| What you will do |
Which lines of the entries contain the string "Virtual"? Please find them and copy them.

| Stored data entries |

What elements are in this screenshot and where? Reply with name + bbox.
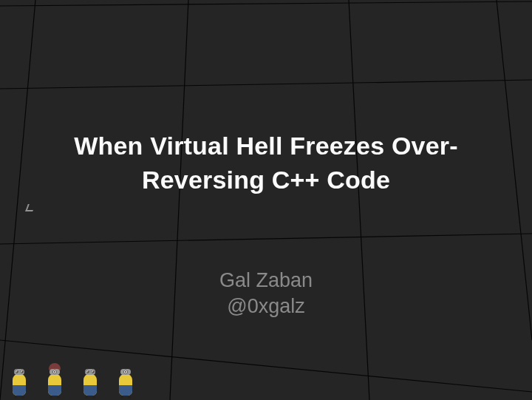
decorative-characters	[10, 365, 134, 396]
slide-content: When Virtual Hell Freezes Over- Reversin…	[0, 0, 532, 400]
minion-icon	[117, 365, 134, 396]
minion-icon	[81, 365, 99, 396]
author-block: Gal Zaban @0xgalz	[219, 268, 313, 319]
title-line-1: When Virtual Hell Freezes Over-	[74, 129, 458, 163]
title-line-2: Reversing C++ Code	[74, 163, 458, 197]
author-name: Gal Zaban	[219, 268, 313, 294]
minion-icon	[10, 365, 28, 396]
author-handle: @0xgalz	[219, 294, 313, 319]
slide-title: When Virtual Hell Freezes Over- Reversin…	[74, 129, 458, 197]
minion-icon	[46, 365, 64, 396]
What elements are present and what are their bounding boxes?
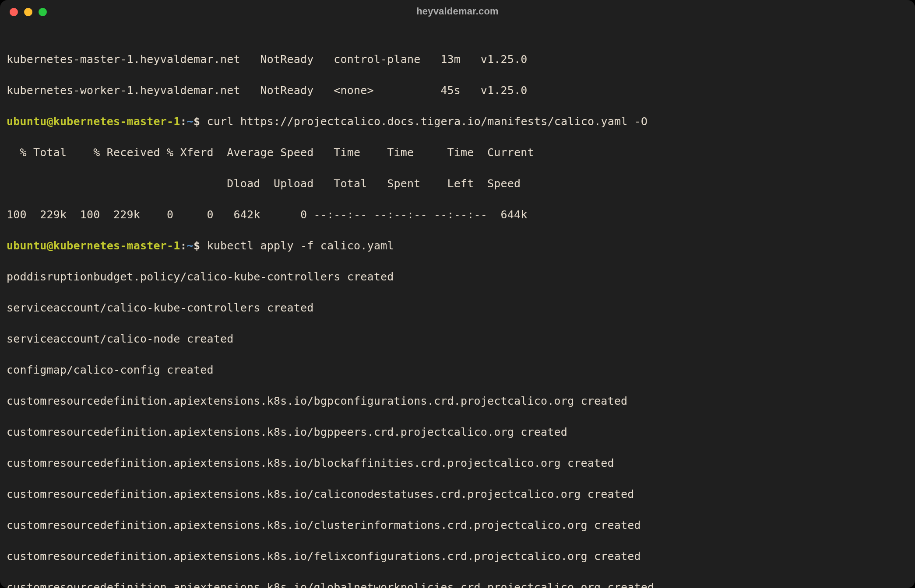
apply-output-line: customresourcedefinition.apiextensions.k… xyxy=(7,549,908,564)
apply-output-line: customresourcedefinition.apiextensions.k… xyxy=(7,518,908,533)
close-icon[interactable] xyxy=(10,8,18,16)
curl-output-line: 100 229k 100 229k 0 0 642k 0 --:--:-- --… xyxy=(7,207,908,223)
prompt-line: ubuntu@kubernetes-master-1:~$ kubectl ap… xyxy=(7,238,908,254)
prompt-line: ubuntu@kubernetes-master-1:~$ curl https… xyxy=(7,114,908,130)
command-text: kubectl apply -f calico.yaml xyxy=(200,239,394,252)
node-status-line: kubernetes-worker-1.heyvaldemar.net NotR… xyxy=(7,83,908,98)
apply-output-line: serviceaccount/calico-kube-controllers c… xyxy=(7,300,908,316)
curl-output-line: % Total % Received % Xferd Average Speed… xyxy=(7,145,908,161)
maximize-icon[interactable] xyxy=(39,8,47,16)
apply-output-line: customresourcedefinition.apiextensions.k… xyxy=(7,393,908,409)
window-title: heyvaldemar.com xyxy=(0,4,915,19)
prompt-colon: : xyxy=(180,115,187,128)
prompt-path: ~ xyxy=(187,115,194,128)
minimize-icon[interactable] xyxy=(24,8,32,16)
prompt-userhost: ubuntu@kubernetes-master-1 xyxy=(7,239,180,252)
apply-output-line: configmap/calico-config created xyxy=(7,362,908,378)
terminal-window: heyvaldemar.com kubernetes-master-1.heyv… xyxy=(0,0,915,588)
titlebar: heyvaldemar.com xyxy=(0,0,915,23)
curl-output-line: Dload Upload Total Spent Left Speed xyxy=(7,176,908,192)
apply-output-line: customresourcedefinition.apiextensions.k… xyxy=(7,455,908,471)
prompt-userhost: ubuntu@kubernetes-master-1 xyxy=(7,115,180,128)
apply-output-line: poddisruptionbudget.policy/calico-kube-c… xyxy=(7,269,908,285)
apply-output-line: customresourcedefinition.apiextensions.k… xyxy=(7,486,908,502)
prompt-dollar: $ xyxy=(194,115,200,128)
apply-output-line: customresourcedefinition.apiextensions.k… xyxy=(7,580,908,588)
prompt-path: ~ xyxy=(187,239,194,252)
apply-output-line: customresourcedefinition.apiextensions.k… xyxy=(7,424,908,440)
prompt-colon: : xyxy=(180,239,187,252)
terminal-content[interactable]: kubernetes-master-1.heyvaldemar.net NotR… xyxy=(0,23,915,588)
window-controls xyxy=(10,8,47,16)
apply-output-line: serviceaccount/calico-node created xyxy=(7,331,908,347)
command-text: curl https://projectcalico.docs.tigera.i… xyxy=(200,115,648,128)
prompt-dollar: $ xyxy=(194,239,200,252)
node-status-line: kubernetes-master-1.heyvaldemar.net NotR… xyxy=(7,52,908,67)
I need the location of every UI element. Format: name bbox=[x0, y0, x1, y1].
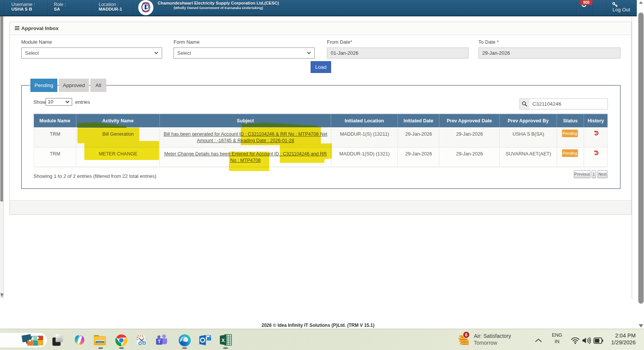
svg-text:X: X bbox=[221, 337, 225, 343]
svg-text:T: T bbox=[158, 339, 161, 344]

| Result of the task |
slide-content: When Virtual Hell Freezes Over- Reversin…	[0, 0, 532, 400]
title-line-1: When Virtual Hell Freezes Over-	[74, 129, 458, 163]
slide-title: When Virtual Hell Freezes Over- Reversin…	[74, 129, 458, 197]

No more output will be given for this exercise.